We don’t need to accept content factory nonsense like Starfield

I am so tired of this crap being celebrated.

7 mins read
A hero image for The Plucky Squire, an upcoming game from Devolver Digital

Here’s a tale of two very different sides of the games industry for you.

On the one hand, I was recently given an hour-long look into The Plucky Squire, an upcoming Devolver Digital-published game about a character that can pop into and out of the “real world” from a book, and this is the most delightfully whimsical thing.

Vaguely inspired by a whole bunch of Nintendo games (especially Zelda), the ability to move into and out of dimensions gives The Plucky Squire an identity all of its own. The way it moves between top-down, 2D and 3D spaces is fascinatingly fluid, and the developers have come up with puzzles quite unlike anything I’ve seen before (or, at least, can recall having seen). For example, in one section you need to pop into the book to collect words from one page to then pop out and move them over to another page, changing the meaning of the sentence and clearing a path forward. The Plucky Squire constructs its puzzles out of things using ideas that we’ve seen in some form before, but the overall way that it has pulled it all together is quite unique.

The game also looks gorgeous, has a wonderfully wholesome “all ages” spirit to it, and promises a kind of joyful sense of play that we rarely see outside of Nintendo at its absolute best. But what caught my attention the most was one line that the developer mentioned during the presentation. He said that originally the game had been designed as a much more standard 3D action game, and Devolver wasn’t particularly interested in that. It was only after challenging themselves to come up with something genuinely different, creative and playful that they were able to secure a publisher.

Meanwhile, also this week I started playing Starfield. Now, I write the following with the disclaimer that I’m only a few hours in and yes, I am open to having my first impressions changed. However, I have read plenty of reviews and seen plenty of coverage, and I have been playing this game for far longer than I was able to see The Plucky Squire. So I feel a comparison of the impression that both left on me is fair, and here’s the overwhelming impression that I’ve had of Starfield so far:

The developers copied, in its entirety, the opening hook of Mass Effect. An artifact gives the protagonist a vision that sends them on an intergalactic quest. A literal galaxy to sandbox around in, and Bethesda came up with something less inspired, creative, or interesting than what ChatGPT would have generated. With an opening like that, it was always going to be difficult for this thing to turn me around and convince me that this “art” work had any value whatsoever.

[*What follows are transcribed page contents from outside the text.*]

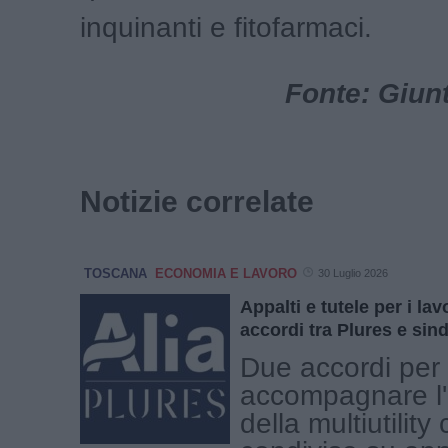
inquinanti e fitofarmaci.
Fonte: Giun
Notizie correlate
TOSCANA
ECONOMIA E LAVORO
30 Luglio 2026
Appalti e tutele per i lavo
accordi tra Plures e sin
Due accordi per
accompagnare l'
della multiutility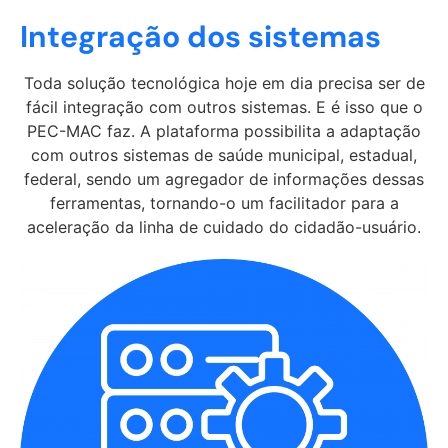
Integração dos sistemas
Toda solução tecnológica hoje em dia precisa ser de
fácil integração com outros sistemas. E é isso que o
PEC-MAC faz. A plataforma possibilita a adaptação
com outros sistemas de saúde municipal, estadual,
federal, sendo um agregador de informações dessas
ferramentas, tornando-o um facilitador para a
aceleração da linha de cuidado do cidadão-usuário.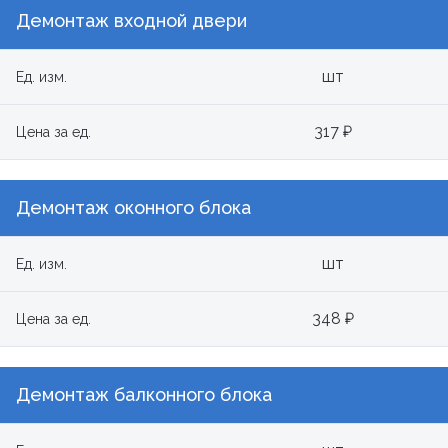
Демонтаж входной двери
шт
Ед. изм.
317 ₽
Цена за ед.
Демонтаж оконного блока
шт
Ед. изм.
348 ₽
Цена за ед.
Демонтаж балконного блока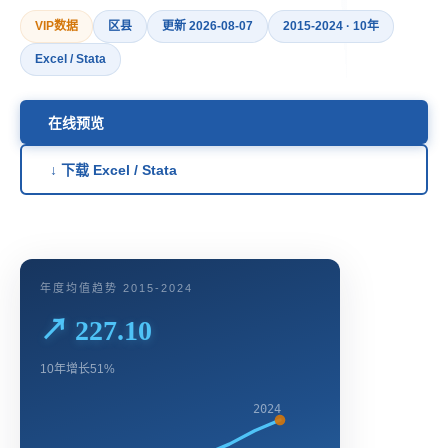
VIP数据
区县
更新 2026-08-07
2015-2024 · 10年
Excel / Stata
在线预览
↓ 下载 Excel / Stata
年度均值趋势 2015-2024
↗ 227.10
10年增长51%
2024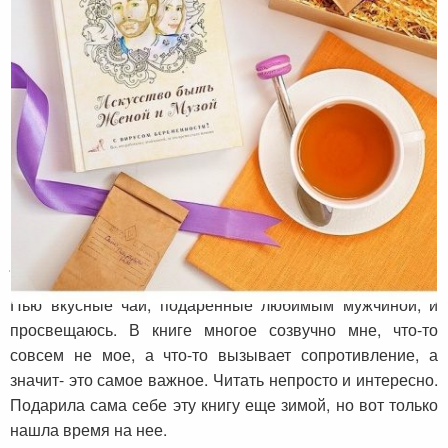
Отзыв о книге «Искусство быть женой и
музой» от Ирины Малаховой из Алматы
Пью вкусные чаи, подаренные любимым мужчиной, и
просвещаюсь. В книге многое созвучно мне, что-то
совсем не мое, а что-то вызывает сопротивление, а
значит- это самое важное. Читать непросто и интересно.
Подарила сама себе эту книгу еще зимой, но вот только
нашла время на нее.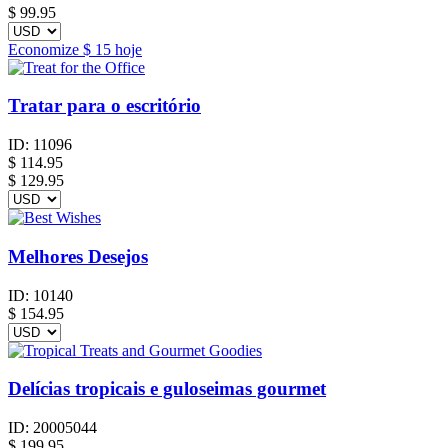
$
99.95
Economize
$ 15
hoje
Tratar para o escritório
ID:
11096
$
114.95
$ 129.95
Melhores Desejos
ID:
10140
$
154.95
Delícias tropicais e guloseimas gourmet
ID:
20005044
$
199.95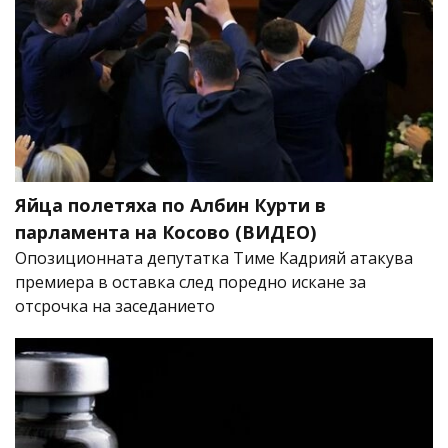
Яйца полетяха по Албин Курти в
парламента на Косово (ВИДЕО)
Опозиционната депутатка Тиме Кадрияй атакува
премиера в оставка след поредно искане за
отсрочка на заседанието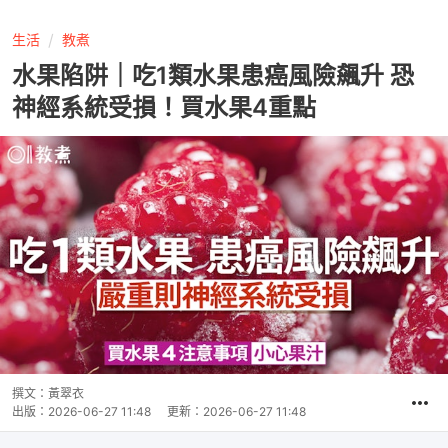
生活
教煮
水果陷阱｜吃1類水果患癌風險飆升 恐
神經系統受損！買水果4重點
撰文：
黃翠衣
出版：
2026-06-27 11:48
更新：
2026-06-27 11:48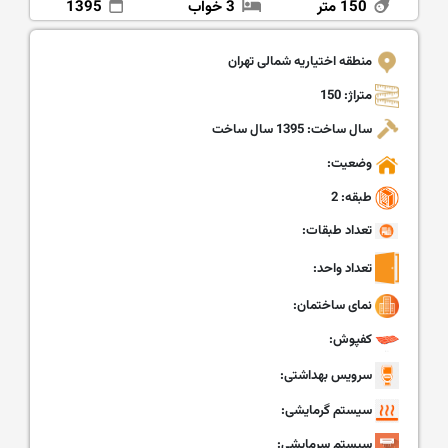
150 متر
3 خواب
1395
منطقه اختیاریه شمالی تهران
متراژ: 150
سال ساخت: 1395 سال ساخت
وضعیت:
طبقه: 2
تعداد طبقات:
تعداد واحد:
نمای ساختمان:
کفپوش:
سرویس بهداشتی:
سیستم گرمایشی:
سیستم سرمایشی: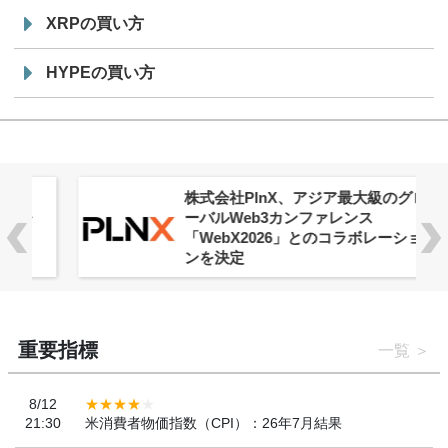
XRPの買い方
HYPEの買い方
株式会社PlnX、アジア最大級のグロ
ーバルWeb3カンファレンス
「WebX2026」とのコラボレーショ
ンを決定
重要指標
一覧
8/12
21:30
米消費者物価指数（CPI）：26年7月結果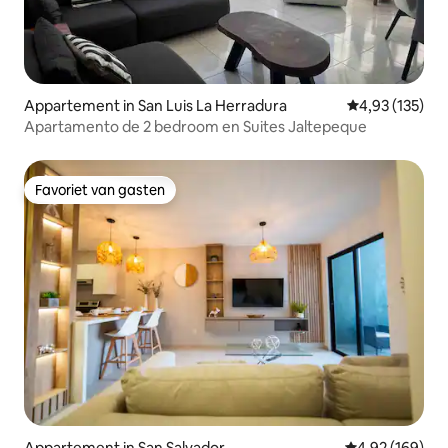
Appartement in San Luis La Herradura
Gemiddelde beo
4,93 (135)
Apartamento de 2 bedroom en Suites Jaltepeque
Favoriet van gasten
Favoriet van gasten
Appartement in San Salvador
Gemiddelde beo
4,92 (169)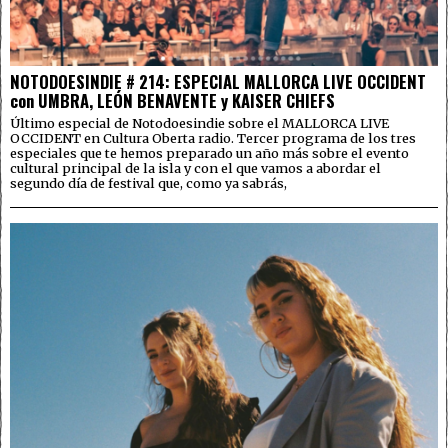
NOTODOESINDIE # 214: ESPECIAL MALLORCA LIVE OCCIDENT
con UMBRA, LEÓN BENAVENTE y KAISER CHIEFS
Último especial de Notodoesindie sobre el MALLORCA LIVE
OCCIDENT en Cultura Oberta radio. Tercer programa de los tres
especiales que te hemos preparado un año más sobre el evento
cultural principal de la isla y con el que vamos a abordar el
segundo día de festival que, como ya sabrás,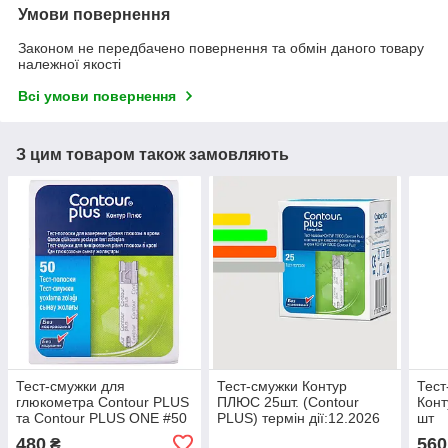
Умови повернення
Законом не передбачено повернення та обмін даного товару
належної якості
Всі умови повернення
З цим товаром також замовляють
Тест-смужки для
Тест-смужки Контур
Тест
глюкометра Contour PLUS
ПЛЮС 25шт. (Contour
Конт
та Contour PLUS ONE #50
PLUS) термін дії:12.2026
шт
- Контур ПЛЮС тест
480
560
₴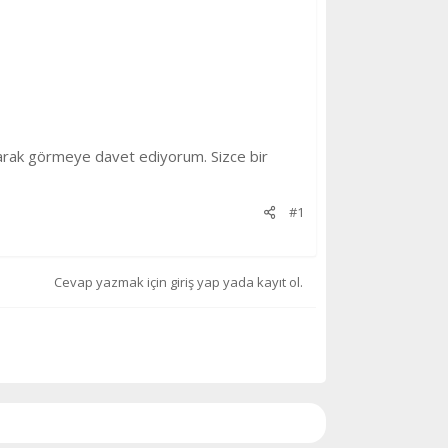
olarak görmeye davet ediyorum. Sizce bir
#1
Cevap yazmak için giriş yap yada kayıt ol.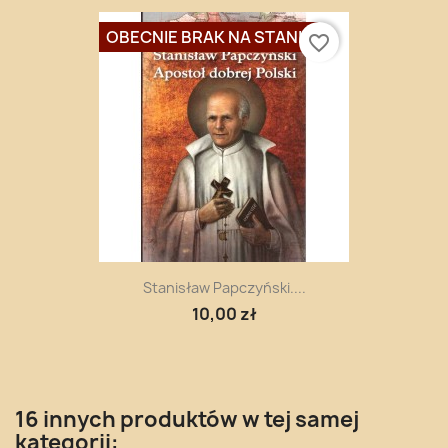
OBECNIE BRAK NA STANIE
favorite_border
Stanisław Papczyński....
10,00 zł
16 innych produktów w tej samej
kategorii: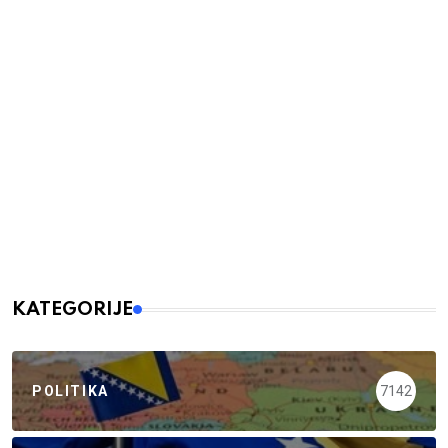
KATEGORIJE
POLITIKA
7142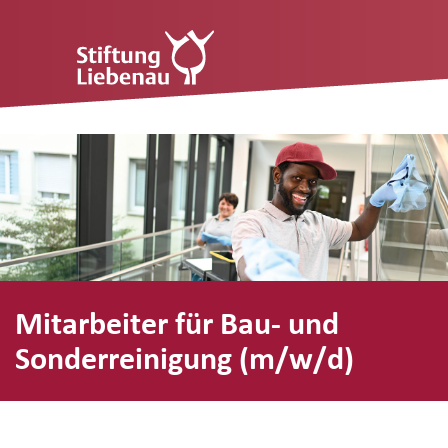
Mitarbeiter für Bau- und
Sonderreinigung (m/w/d)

I mean the game doesn’t even have Tali and Garrus, and if you’re going to just wholesale copy something better, you need to make sure you get the good stuff too.

Seriously, though, it actively annoys me that Starfield has been broadly praised. Not for its narrative – something that is ostensibly important to an RPG, but you’d never believe it given how focused on content most of the blockbuster ones have become. No. Starfield has been praised for, as far as I can tell, just having a lot of content and being a blockbuster about it. That’s it. So many of the positive impressions even outright state that the story sucks, that the characterisation is limp, and that Bethesda is somehow regressing even further away from trying to tell a story to instead providing players with a “sandbox” and leaving the responsibility for having a good time entirely on their shoulders. Yet they don’t care because there’s a lot of content and it’s come from a AAA studio, so it must be good.

“Derivative” doesn’t even begin to describe everything that I’ve seen in and about Starfield. If it does have original qualities or the ambition to be anything creative, then no one’s talking about those, nor screenshotting them, nor deeming them important enough to mention in a review.

Perhaps it’s all the more frustrating because Baldur’s Gate 3 managed to be a blockbuster in every sense while still daring to tell a narrative, but it is deeply frustrating to me to see so many people giving Starfield a pass despite a total lack of creativity. It is a bland, homogenised, overly bloated experience that lacks the bravery to say or mean anything, or even give players something different to look at. That doesn’t deserve plaudits. Bethesda, as a company, doesn’t deserve to be celebrated, and hasn’t for quite some time, because almost all of its games come across as a psyop from the AAA industry to settle for nothing content that’s easy for big publishers to brute force into existence.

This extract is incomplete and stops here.